Картина висела в клубе полтора года, и каждый раз, придя в клуб, Груздев хоть на секунду задерживался перед нею.

В кинозале раздался взрыв, затрещали автоматные очереди. Груздев тихонько приоткрыл дверь и вошел.

На экране бушевала война. Из-за темных сосен с оглушительным ревом вылетали танки и с ходу прыгали с крутого берега в реку. Зарываясь по самые башни в тяжелые крутые волны, они вели огонь на плаву, стремясь подавить, смять оборону противника на «чужом» берегу. Следом, точно привязанные невидимой нитью к пенистым бурунам, форсировали реку плавающие бронетранспортеры.

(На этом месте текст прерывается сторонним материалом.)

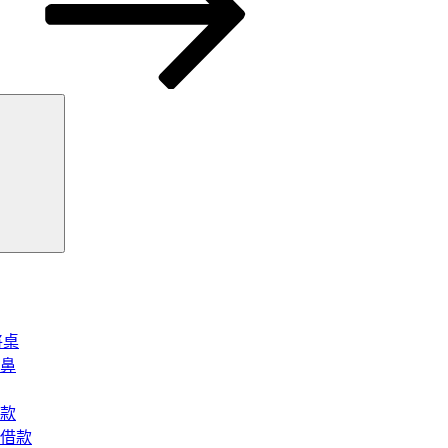
搜
尋
將桌
鼻
款
借款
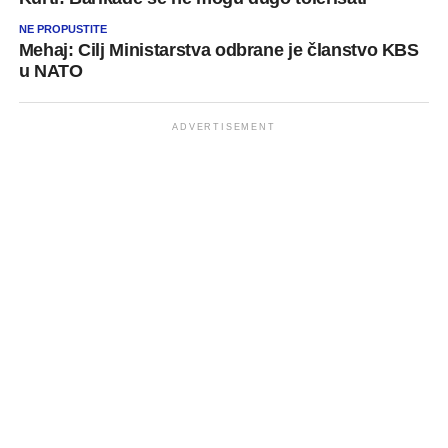
NE PROPUSTITE
Mehaj: Cilj Ministarstva odbrane je članstvo KBS
u NATO
ADVERTISEMENT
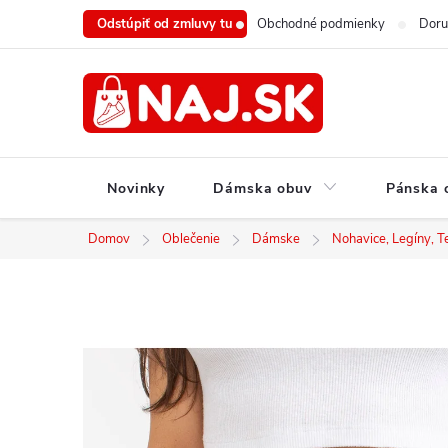
Prejsť
Odstúpiť od zmluvy tu
Obchodné podmienky
Doru
na
obsah
Novinky
Dámska obuv
Pánska 
Domov
Oblečenie
Dámske
Nohavice, Legíny, T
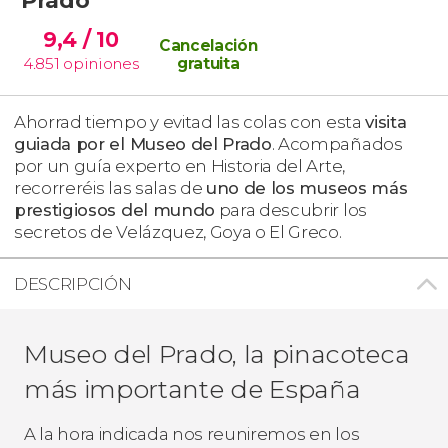
9,4
/ 10
Cancelación
4.851
opiniones
gratuita
Ahorrad tiempo y evitad las colas con esta
visita
guiada por el Museo del Prado
. Acompañados
por un guía experto en Historia del Arte,
recorreréis las salas de
uno de los museos más
prestigiosos del mundo
para descubrir los
secretos de Velázquez, Goya o El Greco.
DESCRIPCIÓN
Museo del Prado, la pinacoteca
más importante de España
A la hora indicada nos reuniremos en los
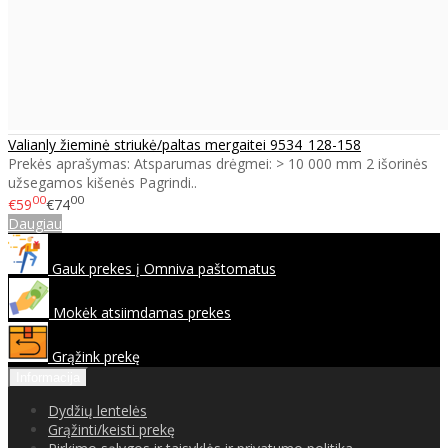
Valianly žieminė striukė/paltas mergaitei 9534_128-158
Prekės aprašymas: Atsparumas drėgmei: > 10 000 mm 2 išorinės
užsegamos kišenės Pagrindi..
00
00
€59
€74
Daugiau
Gauk prekes į Omniva paštomatus
Mokėk atsiimdamas prekes
Grąžink prekę
Informacija
Dydžių lentelės
Grąžinti/keisti prekę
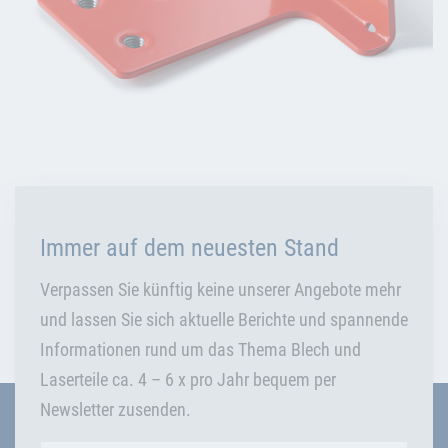
Immer auf dem neuesten Stand
Verpassen Sie künftig keine unserer Angebote mehr
und lassen Sie sich aktuelle Berichte und spannende
Informationen rund um das Thema Blech und
Laserteile ca. 4 – 6 x pro Jahr bequem per
Newsletter zusenden.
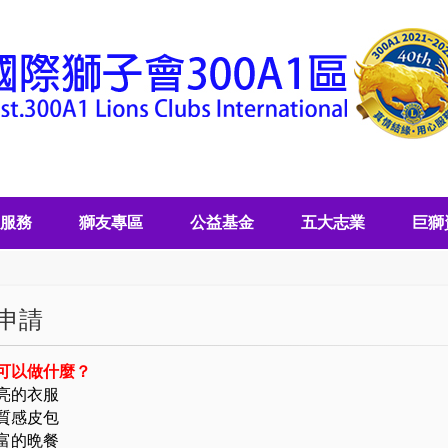
服務
獅友專區
公益基金
五大志業
巨獅
申請
可以做什麼？
亮的衣服
質感皮包
富的晩餐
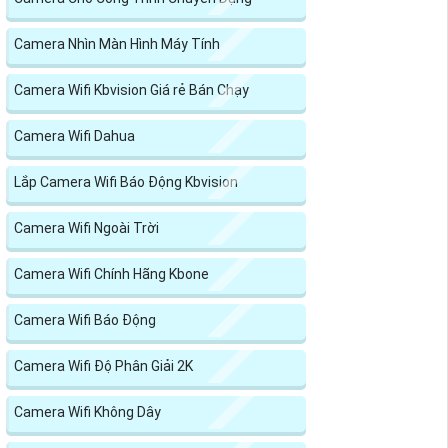
Camera Nhìn Màn Hình Máy Tính
Camera Wifi Kbvision Giá rẻ Bán Chạy
Camera Wifi Dahua
Lắp Camera Wifi Báo Động Kbvision
Camera Wifi Ngoài Trời
Camera Wifi Chính Hãng Kbone
Camera Wifi Báo Động
Camera Wifi Độ Phân Giải 2K
Camera Wifi Không Dây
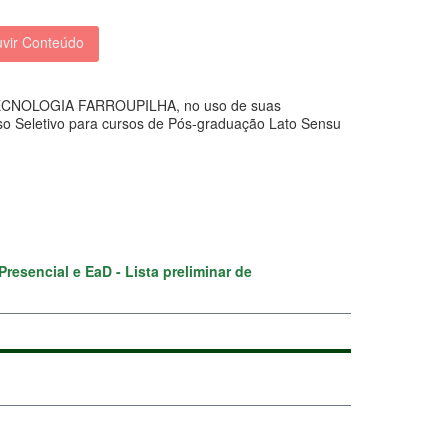
vir Conteúdo
NOLOGIA FARROUPILHA, no uso de suas
sso Seletivo para cursos de Pós-graduação Lato Sensu
resencial e EaD - Lista preliminar de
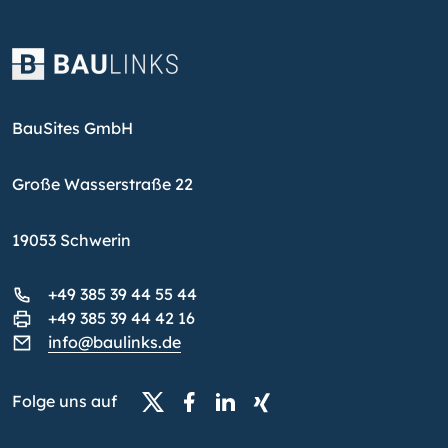
BauSites GmbH
Große Wasserstraße 22
19053 Schwerin
+49 385 39 44 55 44
+49 385 39 44 42 16
info@baulinks.de
Folge uns auf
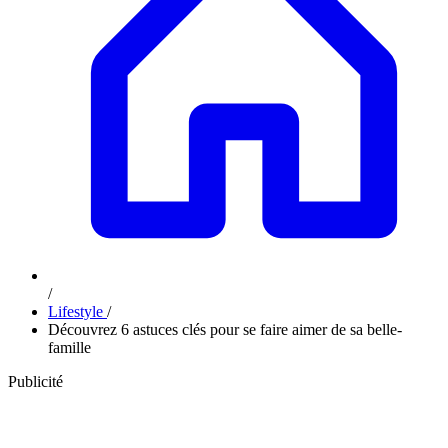
/
Lifestyle
/
Découvrez 6 astuces clés pour se faire aimer de sa belle-
famille
Publicité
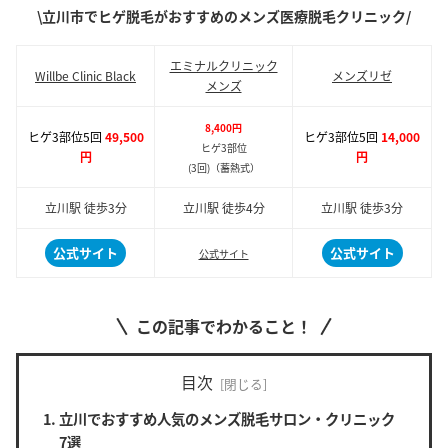
\立川市でヒゲ脱毛がおすすめのメンズ医療脱毛クリニック/
エミナルクリニック
Willbe Clinic Black
メンズリゼ
メンズ
8,400円
ヒゲ3部位5回
49,500
ヒゲ3部位5回
14,000
ヒゲ3部位
円
円
(3回)（蓄熱式）
立川駅 徒歩3分
立川駅 徒歩4分
立川駅 徒歩3分
公式サイト
公式サイト
公式サイト
この記事でわかること！
目次
立川でおすすめ人気のメンズ脱毛サロン・クリニック
7選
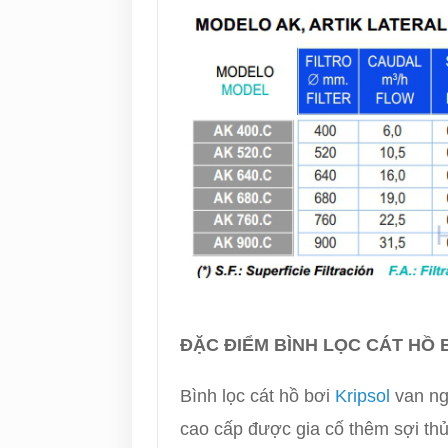
ĐẶC ĐIỂM BÌNH LỌC CÁT HỒ 
Bình lọc cát hồ bơi
Kripsol
van ng
cao cấp được gia cố thêm sợi thủ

Противник пытался подавить десант огнем артиллерии, не дать ему высадиться на берег.

Голос диктора произнес: «Несмотря на сложные метеоусловия и сопротивление, на северный берег доставлен тактический десант».

Груздев хорошо помнил эти учения. Понтонный батальон, приданный войскам «южных», вышел на разбитую лесную дорогу, когда в воздухе еще висело облако пыли, поднятое танками, и прибыл к месту наводки точно в ту минуту, когда последний бронетранспортер «южных» вышел из воды на «вражеский» берег.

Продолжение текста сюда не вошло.